For reappraisals, it’s all in the details

Published: Sat, September 17, 2011 @ 12:07 a.m.


Eloisa Luminiello of Austintown consults with Ken Jones, an appraiser with Integrity Appraisal Services Inc. of Niles, concerning the tentative valuation of her property at Mahoning County’s reappraisal information center at Oakhill Renaissance Place, Youngstown. The consultations continue through Oct. 7.

By Peter H. Milliken


Face-to-face consultations between Mahoning County homeowners and appraisers concerning tentative new property values were thorough and sometimes lengthy.

Depending on the extent and complexity of the inquiry, the free consultations with one of two appraisers on duty in the Oakhill Renaissance Place auditorium Friday, ranged from 10 minutes to one hour each.

Among those who met with an appraiser Friday were Atty. Alden B. Chevlen, who inquired about his 2004-vintage villa on Nashua Drive in Austintown, and Jeffrey M. Hedrich, who inquired about his 1943-vintage home on Mill Creek Drive in the historic Newport Glen neighborhood of Boardman.

Chevlen’s condominium unit was listed as having a current worth of $192,900 and a tentative new value of $176,090. “I wasn’t happy about my value dropping,” Chevlen said after his consultation.

Chevlen met with Ken Jones, an appraiser with Integrity Appraisal Services Inc. of Niles, which performed the countywide property reappraisal, and he called Jones’ attention to what Chevlen said were some errors in the property description.

Chevlen, who bought his freestanding condo for $155,000 in a 2008 sheriff’s sale, said the size of his unit is actually 2,160 square feet. The auditor’s records describe it as being only 1,832 square feet.

Chevlen said he wanted the square footage to be corrected, “so the value goes back up to where it was,” and that Jones agreed to correct the square footage.

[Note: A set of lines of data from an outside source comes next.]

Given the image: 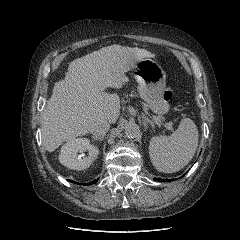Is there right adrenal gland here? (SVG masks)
<instances>
[{"label": "right adrenal gland", "instance_id": "1", "mask_svg": "<svg viewBox=\"0 0 240 240\" xmlns=\"http://www.w3.org/2000/svg\"><path fill=\"white\" fill-rule=\"evenodd\" d=\"M104 137H105L104 135H102V136H92V139L102 141L104 139Z\"/></svg>", "mask_w": 240, "mask_h": 240}]
</instances>
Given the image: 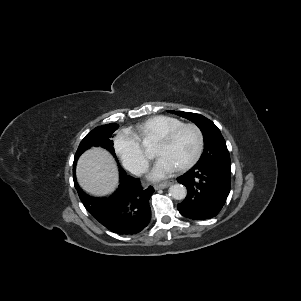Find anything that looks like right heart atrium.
I'll use <instances>...</instances> for the list:
<instances>
[{"mask_svg": "<svg viewBox=\"0 0 301 301\" xmlns=\"http://www.w3.org/2000/svg\"><path fill=\"white\" fill-rule=\"evenodd\" d=\"M114 148L125 168L135 174L143 173L149 164L141 141L129 130L118 132Z\"/></svg>", "mask_w": 301, "mask_h": 301, "instance_id": "obj_1", "label": "right heart atrium"}]
</instances>
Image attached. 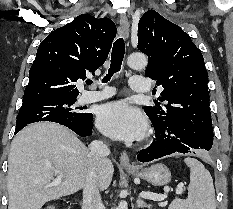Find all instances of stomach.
Instances as JSON below:
<instances>
[{"label": "stomach", "mask_w": 233, "mask_h": 209, "mask_svg": "<svg viewBox=\"0 0 233 209\" xmlns=\"http://www.w3.org/2000/svg\"><path fill=\"white\" fill-rule=\"evenodd\" d=\"M127 170L134 176L142 178L155 186H163L171 181V172L163 164H154L140 171Z\"/></svg>", "instance_id": "stomach-1"}]
</instances>
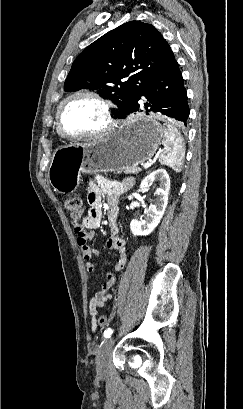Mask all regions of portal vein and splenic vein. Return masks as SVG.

“I wanted to keep the value of my property high because it is a new unit. It’s a nice development, and I wanted to have equity in the house in the event I decide to move out,” Chevlen said.

Hedrich, who is founder and president of the Prodigal Co., a marketing, advertising and public relations firm, said he told an appraiser his house is actually 21/2 stories, rather than the two stories shown by the county auditor.

In his 20-minute consultation, he also told the appraiser his house has a new roof and a finished basement.

Hedrich said he thought his house was undervalued in the reappraisal.

“If I go to sell in 10 years, I don’t want this coming back to haunt me,” he said of the decline in his appraised value.

Hedrich said he lives in “a very distinctive neighborhood,” whose homes were built “with extraordinary craftsmanship” and materials that may not be reflected in a mass appraisal.

“I got a sense that the process is going to be fair,” he said of the county auditor’s revaluation effort.

A total of 114 people received in-person consultations this week at the reappraisal information center at Oakhill, which was open from 8 a.m. to 4:30 p.m., Monday, Wednesday and Friday.

A total of 484 calls were made to the county auditor’s reappraisal inquiry telephone line, 330-740-7909, and usage of the reappraisal section of the county’s website — — was four times the normal inquiry volume.

The consultations allow real-estate owners to inquire of an appraiser as to how the tentative new values were derived for their properties in the county’s once-every-six-years comprehensive reappraisal.

The consultations also allow owners to ask the appraisers to correct errors in the property description, which could affect the value.